The proposed strategy of analysis is presented along with a case study concerning the data on SET survey of all undergraduate programs offered by an university located in Southern Italy in the academic year 2013/2014.

The paper is organised as follows. Section 2 includes a brief review of the main methodological approaches proposed in the literature for the analysis of SET data. Section 3 describes the proposed modelling strategy. Section 4 provides details on the case study. Section 5 presents the results in terms of questionnaire validation, ranking comparisons across courses by means of different indicators, and multilevel models. The advantages related to the use of model-based approaches for the analysis of SET data are also discussed. Section 6 includes some final remarks and comments.

2 Methods for the analysis of student evaluation of teaching

2.1 Indicator definition

Over the years, SET has become the most used practice adopted by universities to gather feedback about their programs. The diffusion of these surveys, and their relevance for university government bodies, has prompted the interest of many researchers towards the definition of suitable statistical tools for the analysis of teaching data.

As a consequence, a large body of literature devoted efforts to propose and study the properties of specific indicators for categorical data which take into account the ordinal scale of questionnaire items. Within this class two definitions appear to be well suited to treat this kind of data. The first one is the satisfaction index proposed and discussed in Capursi and Porcu (2001) and Capursi and Librizzi (2008) defined as

$${\textit{IS}}_{R}=1-\left( \frac{1}{m-1}\sum _{i=1}^{m-1}F_{Ai}^{r}\right) ^{1/r}$$

where $F_{Ai}$ represents the values of the empirical cumulative distribution function of the generic item A for the i-th ordinal category, and r is a proper chosen exponent (standard choices are $r=1$ or $r=0.5$). The second one is the dissimilarity stochastic index proposed in Cerchiello and Giudici (2012) and defined as

$${\textit{SDI}} = \sum _{i=1}^{m}F_{Ai}.$$

For a review of the properties of these indicators, see Marasini and Quatto (2011) and the references therein.

Alternatively, indicators can be based on a metrical transformation of students’ ratings and they are just obtained as averages of numerical scores ($x_i$), assigned to the ordinal categories, weighted by using the associated absolute frequencies ($w_i$). That is, for a m-level Likert scale, the indicator is defined as

$${\textit{IM}} = \frac{\sum _{i=1}^{m}x_{i}w_{i}}{\sum _{i=1}^{m}w_{i}}.$$

For example, for a 4-level Likert scale (as customary in the Italian teaching evaluation system), the indexes are obtained by assigning to the ordinal categories equally (1, 2, 3, 4) (Labovitz 1970) or not equally (2, 5, 7, 10) (MURST 2000) spaced scores. To overcome some issues related to the selection of an arbitrary score system for ordinal categories, a better but more complex way to assign scores to the ordinal categories is by means of the results derived from estimated IRT models, where the scores $x_{i}$ are functions of the IRT threshold values (Samejima 1969; Baker 2001).

In the current scenario, to the best of our knowledge the Italian experience shows a rare applicability of the indexes ${\textit{IS}}_{R}$ and ${\textit{SDI}}$ discussed in the last decades for the analysis of SET data. In most of the Italian universities these methodological proposals have never been transposed and implemented, with the exception of Cagliari, Florence, Palermo and some other universities who have joined the statistical information system for the evaluation of university teaching (SISValDidat) of the VALMON group.^{Footnote 1} A recent proposal to introduce and support the use of these indexes for the analysis of SET data is described in Conte et al. (2015), where an interactive software prototype with a strong emphasis of data visualization is implemented in the language R.
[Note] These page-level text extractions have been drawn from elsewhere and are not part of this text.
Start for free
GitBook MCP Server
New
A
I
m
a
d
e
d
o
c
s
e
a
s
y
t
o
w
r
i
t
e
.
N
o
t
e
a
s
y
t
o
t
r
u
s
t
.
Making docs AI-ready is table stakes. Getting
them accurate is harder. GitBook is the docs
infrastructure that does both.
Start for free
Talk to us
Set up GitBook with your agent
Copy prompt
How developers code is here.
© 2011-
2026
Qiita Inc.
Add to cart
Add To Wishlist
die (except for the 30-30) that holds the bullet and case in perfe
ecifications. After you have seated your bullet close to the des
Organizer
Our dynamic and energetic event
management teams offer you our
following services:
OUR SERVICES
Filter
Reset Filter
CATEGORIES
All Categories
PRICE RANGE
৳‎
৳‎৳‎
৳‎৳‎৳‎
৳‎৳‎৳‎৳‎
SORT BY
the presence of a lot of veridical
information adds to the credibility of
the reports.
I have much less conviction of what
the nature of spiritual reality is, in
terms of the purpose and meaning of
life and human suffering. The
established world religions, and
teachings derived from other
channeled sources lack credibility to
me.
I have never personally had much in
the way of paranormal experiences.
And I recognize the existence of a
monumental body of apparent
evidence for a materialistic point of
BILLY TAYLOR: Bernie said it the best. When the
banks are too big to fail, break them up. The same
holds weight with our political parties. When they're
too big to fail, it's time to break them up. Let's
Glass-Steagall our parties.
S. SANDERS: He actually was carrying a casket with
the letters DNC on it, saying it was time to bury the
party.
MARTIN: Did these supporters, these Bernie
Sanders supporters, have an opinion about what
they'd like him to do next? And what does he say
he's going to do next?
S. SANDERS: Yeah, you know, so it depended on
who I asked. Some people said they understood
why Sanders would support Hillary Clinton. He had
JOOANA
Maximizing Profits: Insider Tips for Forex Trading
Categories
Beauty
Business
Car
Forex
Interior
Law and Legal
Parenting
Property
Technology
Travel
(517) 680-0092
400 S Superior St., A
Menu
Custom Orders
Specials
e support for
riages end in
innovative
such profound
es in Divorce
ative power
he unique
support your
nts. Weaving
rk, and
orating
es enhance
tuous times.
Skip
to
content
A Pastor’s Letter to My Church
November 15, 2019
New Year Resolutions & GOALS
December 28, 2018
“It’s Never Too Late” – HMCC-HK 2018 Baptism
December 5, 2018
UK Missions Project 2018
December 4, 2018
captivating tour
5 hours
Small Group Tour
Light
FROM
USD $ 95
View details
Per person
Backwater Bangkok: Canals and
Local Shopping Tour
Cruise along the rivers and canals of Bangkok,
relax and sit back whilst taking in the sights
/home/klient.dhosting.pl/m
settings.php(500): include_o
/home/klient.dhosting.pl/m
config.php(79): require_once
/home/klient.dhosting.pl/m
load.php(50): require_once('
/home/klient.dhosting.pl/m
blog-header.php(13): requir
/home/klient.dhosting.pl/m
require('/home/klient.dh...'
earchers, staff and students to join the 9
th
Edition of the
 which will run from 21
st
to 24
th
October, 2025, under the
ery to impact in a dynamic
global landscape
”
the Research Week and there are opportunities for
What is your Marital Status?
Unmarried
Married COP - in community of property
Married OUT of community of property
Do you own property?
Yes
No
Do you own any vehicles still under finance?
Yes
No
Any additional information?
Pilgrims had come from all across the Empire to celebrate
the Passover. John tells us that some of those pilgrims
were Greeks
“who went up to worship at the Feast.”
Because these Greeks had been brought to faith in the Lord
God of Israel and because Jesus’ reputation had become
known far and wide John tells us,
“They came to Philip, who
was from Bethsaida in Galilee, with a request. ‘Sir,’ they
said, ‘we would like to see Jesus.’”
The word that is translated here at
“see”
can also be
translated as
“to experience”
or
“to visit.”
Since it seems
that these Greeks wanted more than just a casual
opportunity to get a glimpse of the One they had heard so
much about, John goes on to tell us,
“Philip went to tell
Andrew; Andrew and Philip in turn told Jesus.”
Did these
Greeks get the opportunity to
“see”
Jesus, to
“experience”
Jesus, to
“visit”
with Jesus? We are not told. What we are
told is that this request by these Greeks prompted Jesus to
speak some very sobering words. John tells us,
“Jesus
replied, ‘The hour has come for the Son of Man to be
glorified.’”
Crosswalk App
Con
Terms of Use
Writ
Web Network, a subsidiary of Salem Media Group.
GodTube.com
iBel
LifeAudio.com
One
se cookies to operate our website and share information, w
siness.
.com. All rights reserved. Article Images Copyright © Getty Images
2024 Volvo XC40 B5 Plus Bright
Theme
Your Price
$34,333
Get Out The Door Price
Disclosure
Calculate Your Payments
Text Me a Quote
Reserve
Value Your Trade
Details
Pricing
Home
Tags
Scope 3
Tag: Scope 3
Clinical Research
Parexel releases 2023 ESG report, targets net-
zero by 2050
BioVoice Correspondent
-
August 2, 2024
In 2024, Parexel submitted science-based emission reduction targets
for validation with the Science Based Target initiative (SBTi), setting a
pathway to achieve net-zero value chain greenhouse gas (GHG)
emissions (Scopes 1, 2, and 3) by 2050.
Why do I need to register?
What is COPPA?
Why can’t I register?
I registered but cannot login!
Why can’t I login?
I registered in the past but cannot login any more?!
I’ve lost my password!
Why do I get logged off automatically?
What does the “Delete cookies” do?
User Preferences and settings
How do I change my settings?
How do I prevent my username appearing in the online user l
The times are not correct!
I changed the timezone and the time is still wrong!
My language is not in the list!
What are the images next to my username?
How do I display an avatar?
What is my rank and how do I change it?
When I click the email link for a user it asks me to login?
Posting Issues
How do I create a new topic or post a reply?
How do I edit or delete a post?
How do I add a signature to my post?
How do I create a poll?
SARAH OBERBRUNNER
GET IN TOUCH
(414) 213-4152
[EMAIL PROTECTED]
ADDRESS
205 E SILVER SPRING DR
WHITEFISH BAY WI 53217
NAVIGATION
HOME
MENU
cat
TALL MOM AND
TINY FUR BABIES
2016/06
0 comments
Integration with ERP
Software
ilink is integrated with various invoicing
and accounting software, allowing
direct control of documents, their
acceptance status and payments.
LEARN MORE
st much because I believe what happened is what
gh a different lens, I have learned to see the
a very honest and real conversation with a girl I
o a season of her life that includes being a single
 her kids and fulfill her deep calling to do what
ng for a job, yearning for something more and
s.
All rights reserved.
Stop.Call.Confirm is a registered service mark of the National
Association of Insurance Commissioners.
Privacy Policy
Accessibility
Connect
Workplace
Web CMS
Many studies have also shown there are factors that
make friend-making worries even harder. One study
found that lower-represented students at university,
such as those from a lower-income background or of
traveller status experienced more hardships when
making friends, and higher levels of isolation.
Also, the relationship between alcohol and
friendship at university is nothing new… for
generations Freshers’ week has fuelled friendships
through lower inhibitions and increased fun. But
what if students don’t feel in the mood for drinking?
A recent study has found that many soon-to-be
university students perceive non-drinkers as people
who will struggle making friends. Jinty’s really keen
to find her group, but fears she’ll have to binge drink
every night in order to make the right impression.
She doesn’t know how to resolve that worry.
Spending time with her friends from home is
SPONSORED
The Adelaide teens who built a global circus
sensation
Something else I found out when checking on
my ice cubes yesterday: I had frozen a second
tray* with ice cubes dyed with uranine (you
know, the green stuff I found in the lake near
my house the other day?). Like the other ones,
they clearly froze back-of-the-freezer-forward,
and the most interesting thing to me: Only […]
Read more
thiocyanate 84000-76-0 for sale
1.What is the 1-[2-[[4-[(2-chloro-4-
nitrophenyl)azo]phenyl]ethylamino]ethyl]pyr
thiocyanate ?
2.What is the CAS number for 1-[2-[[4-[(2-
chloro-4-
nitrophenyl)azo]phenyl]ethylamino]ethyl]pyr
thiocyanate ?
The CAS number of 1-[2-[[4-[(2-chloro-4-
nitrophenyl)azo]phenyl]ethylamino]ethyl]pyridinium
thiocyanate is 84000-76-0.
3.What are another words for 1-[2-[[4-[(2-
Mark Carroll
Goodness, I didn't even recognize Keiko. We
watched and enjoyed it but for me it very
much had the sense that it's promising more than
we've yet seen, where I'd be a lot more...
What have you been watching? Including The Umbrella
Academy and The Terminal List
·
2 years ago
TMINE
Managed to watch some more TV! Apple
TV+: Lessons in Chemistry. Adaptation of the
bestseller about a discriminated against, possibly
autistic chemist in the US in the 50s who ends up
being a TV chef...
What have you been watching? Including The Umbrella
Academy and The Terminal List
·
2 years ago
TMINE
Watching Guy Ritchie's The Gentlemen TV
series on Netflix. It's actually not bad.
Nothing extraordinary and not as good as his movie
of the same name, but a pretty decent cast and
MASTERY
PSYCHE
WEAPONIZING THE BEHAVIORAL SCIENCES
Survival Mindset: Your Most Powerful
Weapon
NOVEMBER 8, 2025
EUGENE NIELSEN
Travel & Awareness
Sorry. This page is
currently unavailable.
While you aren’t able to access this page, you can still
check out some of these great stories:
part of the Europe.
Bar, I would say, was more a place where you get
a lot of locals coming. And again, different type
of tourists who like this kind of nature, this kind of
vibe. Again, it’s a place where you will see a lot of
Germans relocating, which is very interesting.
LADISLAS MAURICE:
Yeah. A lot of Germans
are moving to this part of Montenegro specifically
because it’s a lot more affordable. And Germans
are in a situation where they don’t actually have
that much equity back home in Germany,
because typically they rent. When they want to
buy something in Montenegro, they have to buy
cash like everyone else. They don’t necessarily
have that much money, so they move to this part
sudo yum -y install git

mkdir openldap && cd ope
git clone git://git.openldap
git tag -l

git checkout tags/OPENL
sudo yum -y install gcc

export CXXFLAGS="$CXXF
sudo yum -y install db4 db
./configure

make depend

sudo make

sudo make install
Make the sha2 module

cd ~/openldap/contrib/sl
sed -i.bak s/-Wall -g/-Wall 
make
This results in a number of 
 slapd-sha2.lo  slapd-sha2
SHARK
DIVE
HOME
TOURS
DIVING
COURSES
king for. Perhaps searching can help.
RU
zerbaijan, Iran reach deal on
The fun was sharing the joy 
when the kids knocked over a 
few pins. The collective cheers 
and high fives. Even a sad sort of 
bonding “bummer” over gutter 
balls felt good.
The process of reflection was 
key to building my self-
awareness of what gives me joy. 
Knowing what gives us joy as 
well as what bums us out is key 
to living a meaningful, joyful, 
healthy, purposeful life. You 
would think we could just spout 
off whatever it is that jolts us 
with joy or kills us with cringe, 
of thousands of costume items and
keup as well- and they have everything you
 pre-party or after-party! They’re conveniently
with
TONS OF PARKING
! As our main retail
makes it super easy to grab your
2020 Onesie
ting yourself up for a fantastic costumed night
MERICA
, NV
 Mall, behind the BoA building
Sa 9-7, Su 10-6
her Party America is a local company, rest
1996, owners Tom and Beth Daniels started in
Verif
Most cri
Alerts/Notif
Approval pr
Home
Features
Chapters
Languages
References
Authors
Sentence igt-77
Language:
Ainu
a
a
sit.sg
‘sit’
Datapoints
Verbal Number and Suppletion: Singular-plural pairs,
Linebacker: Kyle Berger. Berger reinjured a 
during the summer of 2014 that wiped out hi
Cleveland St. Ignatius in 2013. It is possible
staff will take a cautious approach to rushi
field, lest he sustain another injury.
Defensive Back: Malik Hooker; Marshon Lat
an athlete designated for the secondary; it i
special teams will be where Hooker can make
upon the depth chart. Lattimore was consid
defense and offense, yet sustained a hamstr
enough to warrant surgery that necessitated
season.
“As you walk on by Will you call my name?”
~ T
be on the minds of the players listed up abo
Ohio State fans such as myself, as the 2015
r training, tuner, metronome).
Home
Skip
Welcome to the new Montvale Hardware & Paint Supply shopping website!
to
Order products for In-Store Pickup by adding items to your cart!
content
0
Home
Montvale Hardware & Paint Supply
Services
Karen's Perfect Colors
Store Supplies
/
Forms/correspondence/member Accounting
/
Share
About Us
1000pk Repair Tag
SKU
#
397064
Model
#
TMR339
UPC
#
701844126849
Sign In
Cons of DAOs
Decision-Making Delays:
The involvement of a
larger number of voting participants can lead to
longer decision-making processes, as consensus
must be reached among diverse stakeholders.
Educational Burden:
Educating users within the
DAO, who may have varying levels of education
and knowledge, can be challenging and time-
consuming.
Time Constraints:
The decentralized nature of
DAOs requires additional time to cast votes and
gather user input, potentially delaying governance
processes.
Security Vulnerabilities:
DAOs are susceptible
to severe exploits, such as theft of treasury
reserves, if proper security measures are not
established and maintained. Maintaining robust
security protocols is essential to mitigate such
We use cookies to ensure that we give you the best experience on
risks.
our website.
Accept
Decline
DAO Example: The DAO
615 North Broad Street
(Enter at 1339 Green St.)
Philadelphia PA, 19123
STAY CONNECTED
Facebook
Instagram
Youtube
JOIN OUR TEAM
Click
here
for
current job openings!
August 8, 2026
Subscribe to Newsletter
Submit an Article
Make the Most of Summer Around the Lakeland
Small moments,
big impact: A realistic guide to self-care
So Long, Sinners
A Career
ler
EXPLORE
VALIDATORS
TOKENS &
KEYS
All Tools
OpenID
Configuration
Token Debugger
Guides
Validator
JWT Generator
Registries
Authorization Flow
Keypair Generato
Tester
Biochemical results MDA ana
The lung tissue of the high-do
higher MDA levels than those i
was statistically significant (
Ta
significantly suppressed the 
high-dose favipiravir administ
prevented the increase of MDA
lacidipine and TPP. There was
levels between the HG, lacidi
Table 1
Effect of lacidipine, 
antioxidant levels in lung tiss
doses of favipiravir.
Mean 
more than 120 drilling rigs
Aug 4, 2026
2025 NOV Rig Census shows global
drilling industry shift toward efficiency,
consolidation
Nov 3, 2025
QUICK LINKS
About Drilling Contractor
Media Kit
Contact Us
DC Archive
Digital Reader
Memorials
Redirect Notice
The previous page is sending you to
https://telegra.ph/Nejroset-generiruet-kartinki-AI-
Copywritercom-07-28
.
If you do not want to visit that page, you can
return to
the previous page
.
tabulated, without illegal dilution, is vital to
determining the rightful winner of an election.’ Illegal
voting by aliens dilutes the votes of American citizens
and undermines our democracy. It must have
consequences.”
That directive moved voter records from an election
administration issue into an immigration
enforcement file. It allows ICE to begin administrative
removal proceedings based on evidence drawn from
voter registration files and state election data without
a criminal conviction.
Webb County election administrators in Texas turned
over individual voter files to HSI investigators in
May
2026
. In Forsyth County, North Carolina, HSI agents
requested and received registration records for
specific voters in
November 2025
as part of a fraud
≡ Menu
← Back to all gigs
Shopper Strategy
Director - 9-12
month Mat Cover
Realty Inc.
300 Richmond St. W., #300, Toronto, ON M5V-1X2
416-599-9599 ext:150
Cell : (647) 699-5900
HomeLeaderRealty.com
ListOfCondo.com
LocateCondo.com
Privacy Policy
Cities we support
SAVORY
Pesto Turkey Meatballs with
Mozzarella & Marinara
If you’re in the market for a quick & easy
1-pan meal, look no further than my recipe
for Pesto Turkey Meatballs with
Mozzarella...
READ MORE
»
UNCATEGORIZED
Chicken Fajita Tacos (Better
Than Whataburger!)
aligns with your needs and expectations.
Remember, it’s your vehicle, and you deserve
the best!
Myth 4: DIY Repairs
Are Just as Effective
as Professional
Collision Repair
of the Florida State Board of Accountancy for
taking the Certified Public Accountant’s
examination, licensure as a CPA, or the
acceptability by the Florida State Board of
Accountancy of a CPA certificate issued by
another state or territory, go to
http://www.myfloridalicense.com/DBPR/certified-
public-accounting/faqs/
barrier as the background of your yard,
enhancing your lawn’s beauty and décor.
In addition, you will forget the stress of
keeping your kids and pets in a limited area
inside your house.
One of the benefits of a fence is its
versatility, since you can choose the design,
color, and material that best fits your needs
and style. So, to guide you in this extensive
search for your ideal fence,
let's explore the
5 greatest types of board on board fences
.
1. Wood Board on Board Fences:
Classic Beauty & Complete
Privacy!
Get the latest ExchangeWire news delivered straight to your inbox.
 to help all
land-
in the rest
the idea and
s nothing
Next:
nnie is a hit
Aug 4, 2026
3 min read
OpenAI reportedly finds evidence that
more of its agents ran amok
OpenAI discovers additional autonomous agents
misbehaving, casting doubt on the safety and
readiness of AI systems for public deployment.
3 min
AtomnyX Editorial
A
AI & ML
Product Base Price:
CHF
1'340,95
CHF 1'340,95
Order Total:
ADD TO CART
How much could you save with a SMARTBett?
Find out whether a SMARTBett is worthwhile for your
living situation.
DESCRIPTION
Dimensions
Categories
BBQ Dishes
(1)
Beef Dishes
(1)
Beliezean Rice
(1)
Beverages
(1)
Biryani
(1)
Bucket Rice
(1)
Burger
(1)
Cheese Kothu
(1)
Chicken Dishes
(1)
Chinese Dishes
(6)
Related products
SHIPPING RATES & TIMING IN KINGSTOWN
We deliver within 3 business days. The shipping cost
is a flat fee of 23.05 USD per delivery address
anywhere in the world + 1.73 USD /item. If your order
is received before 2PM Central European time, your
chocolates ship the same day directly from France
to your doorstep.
The required adjustment of “regularizing the indicators for comparison, adopting standard methods of production” (Bernardi 2011, p. 13) in SET surveys seems to go toward procedures based on both the use of percentage of dissatisfaction and satisfaction (negative and positive students’ judgements) and/or average points obtained by assigning equally and not equally spaced scores to the ordinal categories of SET questionnaires.^{Footnote 2}

Moreover, few are the attempts to take into account the heterogeneity of the evaluators (e.g. students’ socio-demographic characteristics) in the comparison process among universities (Rampichini et al. 2004). The validation of the adopted procedures for the analysis of these data is also mainly demanded to local initiatives; whereas the usefulness to have a national dimension of the statistical analysis of teaching evaluation data is highlighted in the contribution of Carpita and Marasini (2014).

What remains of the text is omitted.